Es besteht die Gefahr, dass es in Deutschland in Zukunft kein positives Asylverfahren mehr gibt, weil die Elemente, die zu einer Anerkennung geführt haben, nach drei Jahren wieder aufgehoben werden können. Der eher zufällige Charakter der Nachforschungen des Auswärtigen Amtes, die als Grundlage für ein neues Verfahren dienen, legen die Annahme nahe, dass sich in Zukunft kein Flüchtling definitiv geschützt fühlen kann. Die Willkür der Entscheidungen kann noch durch die Tatsache verstärkt zu werden, dass ein einziger Richter völlig unabhängig darüber entscheidet. Der Asylbewerber ist damit seiner Laune, seinen möglichen rassistischen Vorurteilen… und wahrscheinlich auch den Vorgaben des Arbeitsmarkts ausgeliefert. Das Asylrecht läuft Gefahr, durch das Recht ersetzt zu werden, "in der deutschen Wirtschaft eingesetzt zu werden".

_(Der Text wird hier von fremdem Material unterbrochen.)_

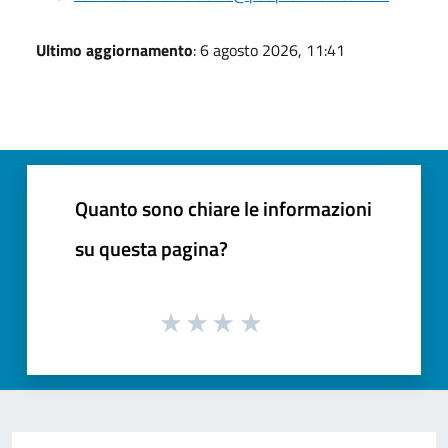
Ultimo aggiornamento
: 6 agosto 2026, 11:41
Quanto sono chiare le informazioni
su questa pagina?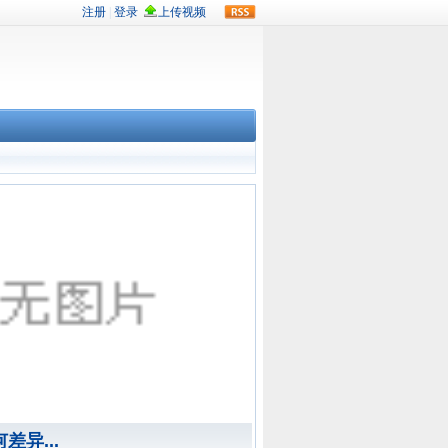
rss
异...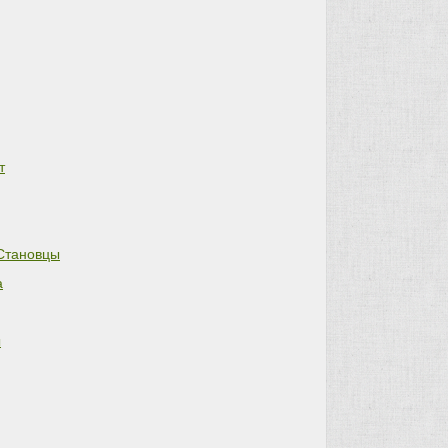
т
Становцы
а
ы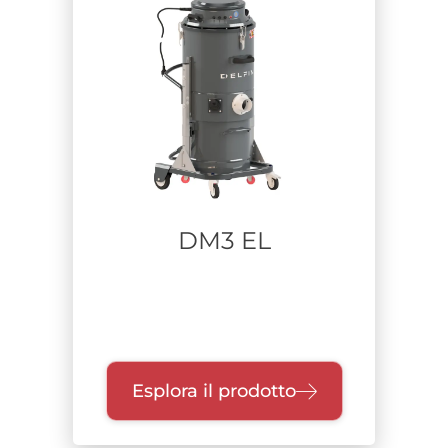
Settore
Falegnamerie
Alimentare
Industria pesante
Farmaceutico
Difesa
Pulizia industriale-manutenzione impianti
Lavorazione metalli
DM3 EL
Aerospace
Stampa additiva
Riciclo Rifiuti
Costruzioni e bonifiche
Chimico
Batteria a litio
Esplora il prodotto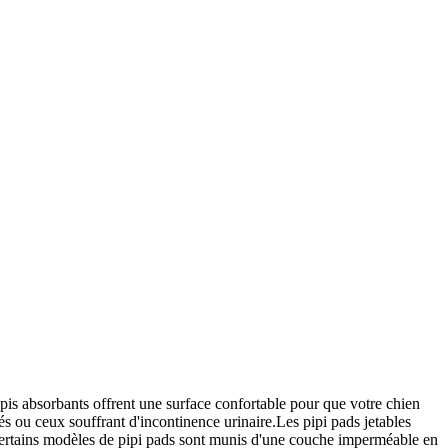
tapis absorbants offrent une surface confortable pour que votre chien
gés ou ceux souffrant d'incontinence urinaire.Les pipi pads jetables
âts.Certains modèles de pipi pads sont munis d'une couche imperméable en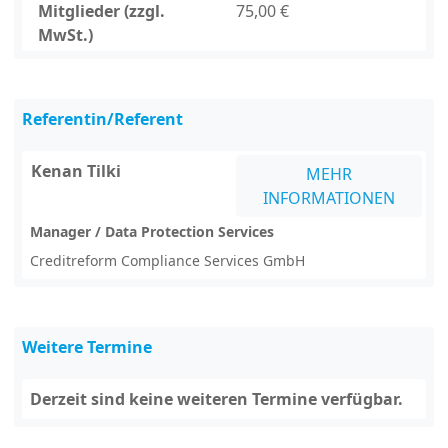
Mitglieder (zzgl.
75,00 €
MwSt.)
Referentin/Referent
Kenan Tilki
MEHR
INFORMATIONEN
Manager / Data Protection Services
Creditreform Compliance Services GmbH
Weitere Termine
Derzeit sind keine weiteren Termine verfügbar.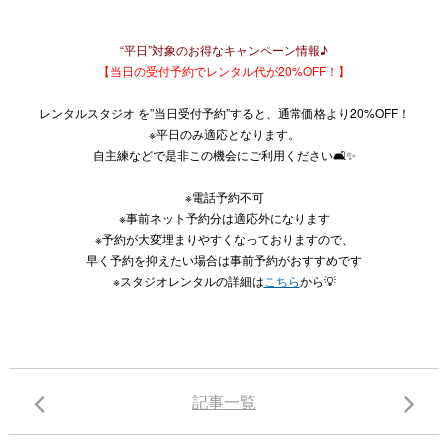
“平日”対象のお得なキャンペーン情報♪
【当日の受付予約でレンタル代が20%OFF！】
レンタルスタジオ を”当日受付予約”すると、通常価格より20%OFF！
※平日のみ適応となります。
自主練などで是非この機会にご利用ください🛋✨
※電話予約不可
※事前ネット予約分は適応外になります
※予約が大変埋まりやすくなっておりますので、
早く予約を抑えたい場合は事前予約がおすすめです
※スタジオレンタルの詳細は
こちら
から💡
記事一覧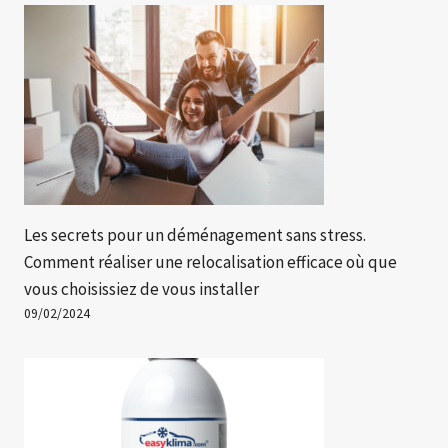
Les secrets pour un déménagement sans stress.
Comment réaliser une relocalisation efficace où que
vous choisissiez de vous installer
09/02/2024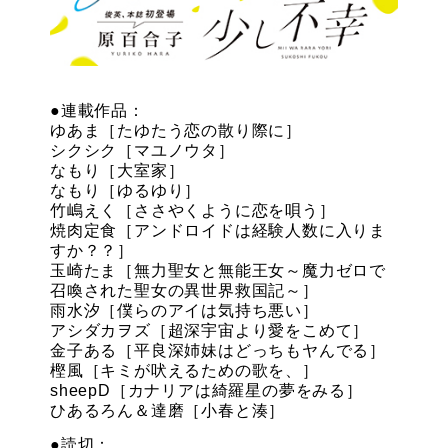
●連載作品：
ゆあま［たゆたう恋の散り際に］
シクシク［マユノウタ］
なもり［大室家］
なもり［ゆるゆり］
竹嶋えく［ささやくように恋を唄う］
焼肉定食［アンドロイドは経験人数に入りま
すか？？］
玉崎たま［無力聖女と無能王女～魔力ゼロで
召喚された聖女の異世界救国記～］
雨水汐［僕らのアイは気持ち悪い］
アシダカヲズ［超深宇宙より愛をこめて］
金子ある［平良深姉妹はどっちもヤんでる］
樫風［キミが吠えるための歌を、］
sheepD［カナリアは綺羅星の夢をみる］
ひあるろん＆達磨［小春と湊］
●読切：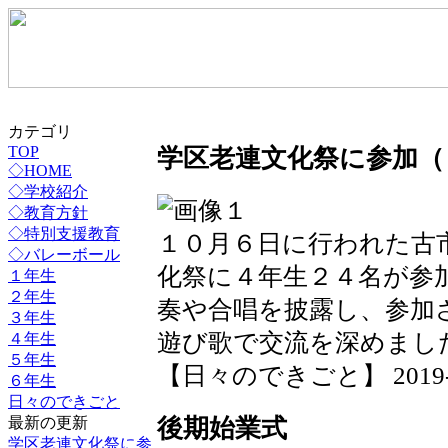
カテゴリ
学区老連文化祭に参加（
TOP
◇HOME
◇学校紹介
◇教育方針
◇特別支援教育
１０月６日に行われた古
◇バレーボール
化祭に４年生２４名が参
１年生
２年生
奏や合唱を披露し、参加
３年生
遊び歌で交流を深めまし
４年生
５年生
【日々のできごと】 2019-10-
６年生
日々のできごと
後期始業式
最新の更新
学区老連文化祭に参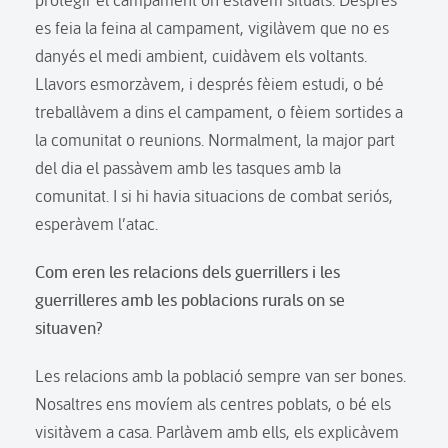
es feia la feina al campament, vigilàvem que no es
danyés el medi ambient, cuidàvem els voltants.
Llavors esmorzàvem, i després fèiem estudi, o bé
treballàvem a dins el campament, o fèiem sortides a
la comunitat o reunions. Normalment, la major part
del dia el passàvem amb les tasques amb la
comunitat. I si hi havia situacions de combat seriós,
esperàvem l’atac.
Com eren les relacions dels guerrillers i les
guerrilleres amb les poblacions rurals on se
situaven?
Les relacions amb la població sempre van ser bones.
Nosaltres ens movíem als centres poblats, o bé els
visitàvem a casa. Parlàvem amb ells, els explicàvem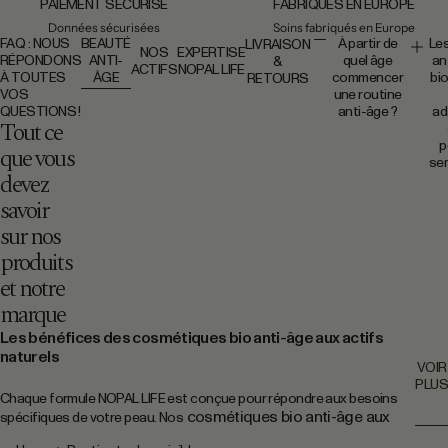
PAIEMENT SÉCURISÉ
FABRIQUÉS EN EUROPE
Données sécurisées
Soins fabriqués en Europe
FAQ : NOUS
BEAUTÉ
À partir de
Les
LIVRAISON
NOS
EXPERTISE
RÉPONDONS
ANTI-
quel âge
an
&
ACTIFS
NOPAL LIFE
À TOUTES
ÂGE
commencer
bi
RETOURS
VOS
une routine
QUESTIONS !
anti-âge ?
ad
Tout ce
Il n’y a pas d’âge
p
que vous
précis. Une
sen
routine anti-
devez
âge peut être
savoir
adoptée dès
Oui, le
que la peau
anti-â
sur nos
montre des
naturel
produits
signes de
bio
déshydratation,
privilég
et notre
de perte d’éclat
des fo
marque
ou de fermeté.
plus d
L’objectif est
souven
Les bénéfices des cosmétiques bio anti-âge aux actifs
d’accompagner
mieux
naturels
la peau, pas de
tolérée
VOIR
la transformer.
les pe
PLUS
sensibl
Chaque formule NOPAL LIFE est conçue pour répondre aux besoins
condit
cosmétiques bio anti-âge aux
spécifiques de votre peau. Nos
choisir
actifs naturels
offrent une approche plus respectueuse de la peau
actifs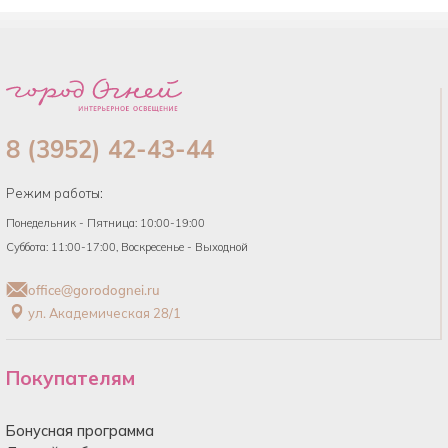
8 (3952) 42-43-44
Режим работы:
Понедельник - Пятница: 10:00-19:00
Суббота: 11:00-17:00, Воскресенье - Выходной
office@gorodognei.ru
ул. Академическая 28/1
Покупателям
Бонусная программа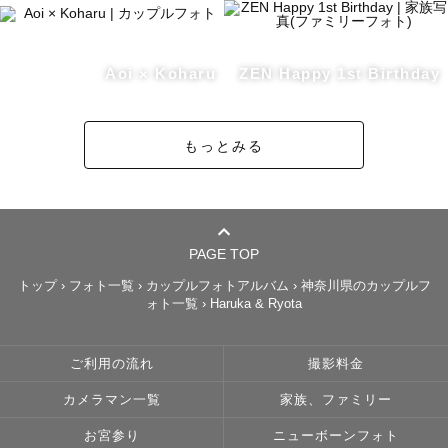
Aoi × Koharu
ZEN Happy 1st Birthday
もっとみる
PAGE TOP
トップ
›
フォト一覧
›
カップルフォトアルバム
›
神奈川県のカップルフ
ォト一覧
›
Haruka & Ryota
ご利用の流れ
撮影料金
カメラマン一覧
家族、ファミリー
お宮参り
ニューボーンフォト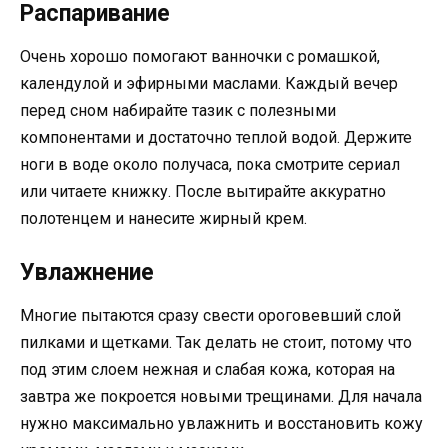
Распаривание
Очень хорошо помогают ванночки с ромашкой,
календулой и эфирными маслами. Каждый вечер
перед сном набирайте тазик с полезными
компонентами и достаточно теплой водой. Держите
ноги в воде около получаса, пока смотрите сериал
или читаете книжку. После вытирайте аккуратно
полотенцем и нанесите жирный крем.
Увлажнение
Многие пытаются сразу свести ороговевший слой
пилками и щетками. Так делать не стоит, потому что
под этим слоем нежная и слабая кожа, которая на
завтра же покроется новыми трещинами. Для начала
нужно максимально увлажнить и восстановить кожу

Mit Schilys Entwurf sind die Tage der politischen Aslys gezählt. Die Unterwerfung unter wirtschaftliche Erfordernisse, die Aufhebung der Duldung, die Begrenzung der Verfahren auf ein Jahr ermöglichen es den politischen Flüchtlingen nicht, sich für ihre Rechte zu organisieren. Die Gefährdung ist umso größer, als Deutschland im Vertrag von Nizza übernommen hat, sich um das Problem Einwanderung auf europäischer Ebene zu kümmern. Die Vorschläge, die der Süssmuth-Kommission auf dem Tisch liegen, sind deswegen nichts weniger als Vorschläge für eine Harmonisierung des Asylrechts in Europa.
Aber die potenziellen Opfer wollen reagieren, bevor es zu spät ist. Deshalb haben sie anlässlich der Versammlung der Karawane für die Rechte der Flüchtlinge und Migranten eine Reihe von Protestaktionen beschlossen. Vor dem Bundestag soll am Tag, an dem die Süssmuth-Kommission ihre letzte Lesung abhält, ein Sit-in stattfinden, wenn die Vorschläge nicht zurückgenommen werden.